生きていたら様々な人や物との出合いがあります。
 その時は何でこんなことをしないといけないのか、辛い、苦しいと感じることも、ずっと先になるとあのときのことは、全てが今の自分の糧になっているとわかる時がいつか来ます。
 臨終にはその人の一生が走馬灯のように見えるらしいのですが、その時に最終的には全部わかるのでしょう。

 ただ、臨終にそれらを見て満足な人生だったというのならまだしも、シンクロニシティに気が付かず、チャンスを生かすことが出来ず後悔するのだけは残念です。
 だから自分に起こっていることを一々、佳いとかそうでないとかで評価しないで、これらすべては、人生から自分に求められていることなのだと受け止めてそれらと対峙していくことが肝要です。

 自分が何をしたいのか、自分の欲を満たすことを優先させず、人生から求められる使命を果たすことに専念していったら、愚痴や不平不満は消えて無くなるでしょう。
 自己満足という自己欺瞞やこれも自分の為の欲でしょうが、人から悪く思われないために自分の志や使命でないことをしてしまう甘さも認識され、止めることが出来ます。

 根幹がしっかりしていたらぶれないし、この人生での自分に課せられた役割を果たすことに専念できます。
 そこまで全部が見通せ、自己を客観視出来たら、人生はほどほどに悪くもないかなと感じられます。

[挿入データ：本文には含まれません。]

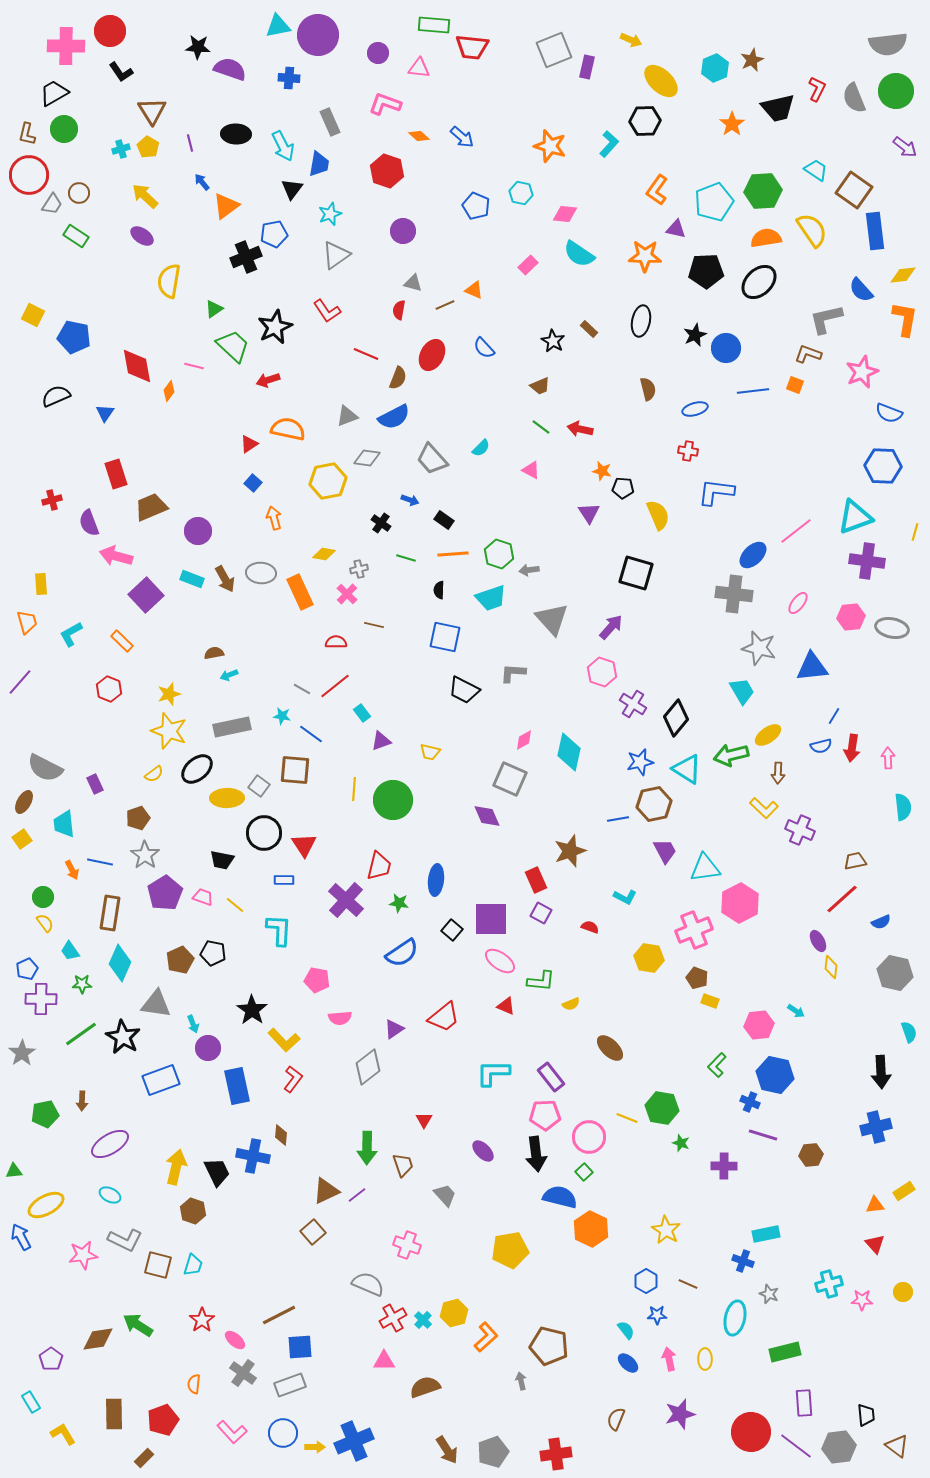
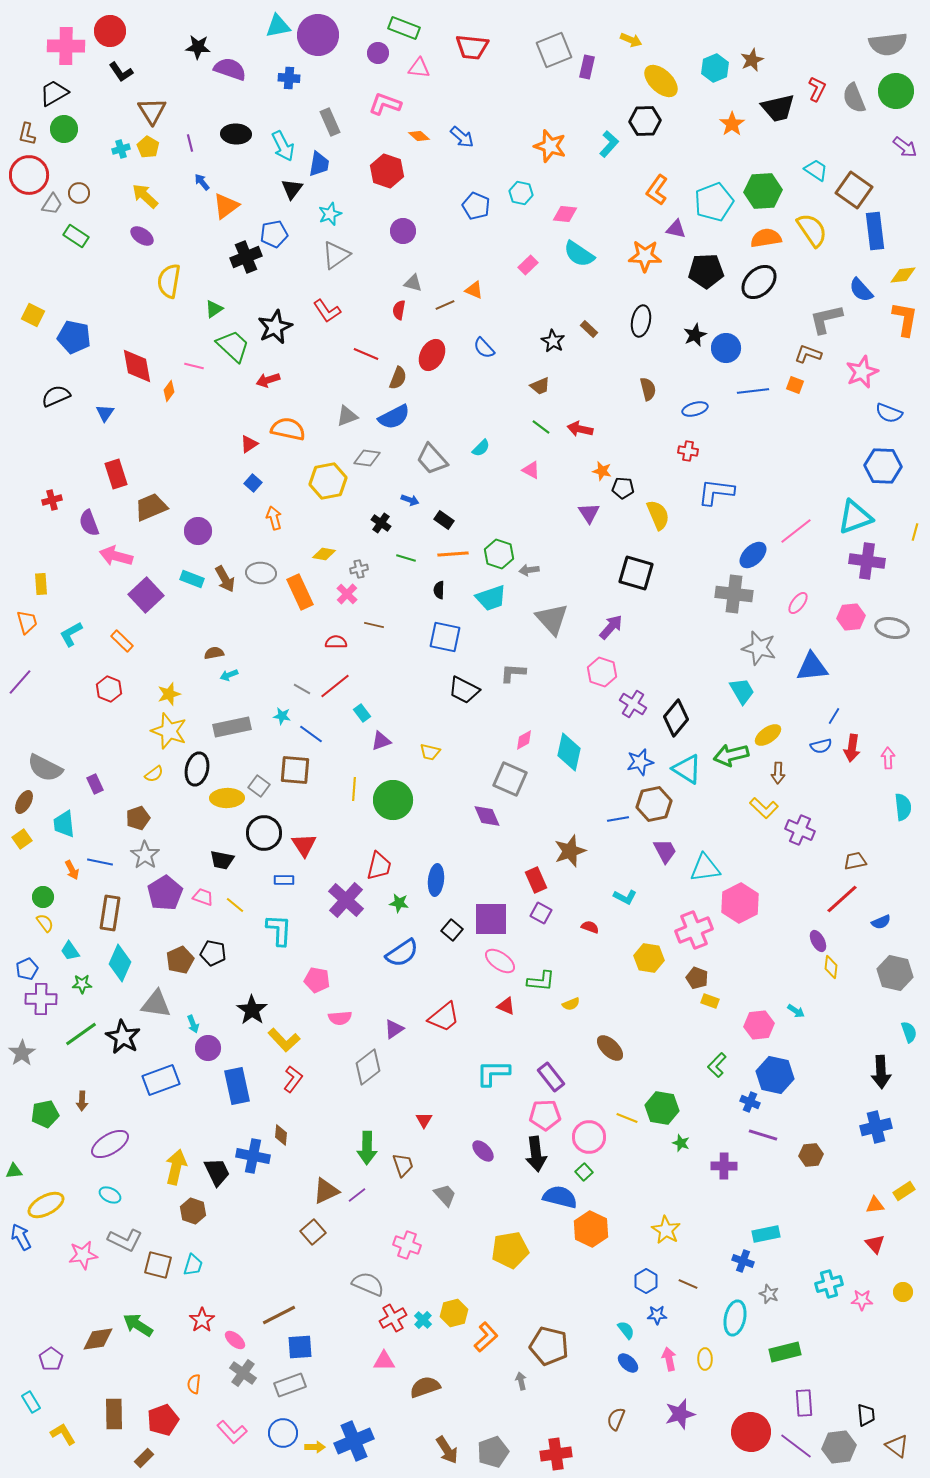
green rectangle at (434, 25): moved 30 px left, 3 px down; rotated 16 degrees clockwise
black ellipse at (197, 769): rotated 36 degrees counterclockwise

 某真宗系宗教団体の話を30年間、聞きに行っていたことを後悔しておりましたが、最近これも通らなければならない道であり、意味があったのではないかと振り返って考え出しました。
 某大学で文学や宗教を教えていらっしゃった先生の御著書を最近進呈していただいて、拝読する御縁がありました。
 驚くことに、その本の中には私が30年間聞いてきた話がびっしり詰まっていました。

 宗教団体の会長や組織は尊敬できないものであったのですが、話されていた内容は玉石混合であったのだと気が付かされました。
 そして、途中までは本当に多くの人に早く信心を賜って欲しい気持ちが会長にもあったのだとも感じております。
 ただ、教学を勉強できる場所や友だちという御縁もなく、お山の大将になってしまい、イエスマンに囲まれる中、五欲を求めることに夢中になり、いつの間にか初めの志がなくなってしまったのではないかと気の毒にもなりました。

 振り返ると、確かに彼とは、救われて欲しい、助かりたいとの気持ちで、白兵戦も何度かしました。
 しかし、彼の能力不足なのか、私の縁が熟していなかったのか、それとも救われてから、こんな話をするのだと勉強するためにその会にいて聞いていたのかどれかか、全部なのか分かりませんが、私はそこでずっと話を聞くことになっていたのでしょう。

 今頃になって、救いのお話をさせていただいているとき、その当時聞いていた話を無意識に話ている自分に驚いたりしています。
 今はアウトプットする状況ですが、同時に無性に浄土三部経や七高僧方や蓮如上人のお聖教が懐かしくもあり、有難く拝読させていただいております。
 そして暇さえあれば、善知識方がなされたようにお念仏を称えさせていただいております。

よかったこと
 諦めることがどんな場合でも大切だと知らされます。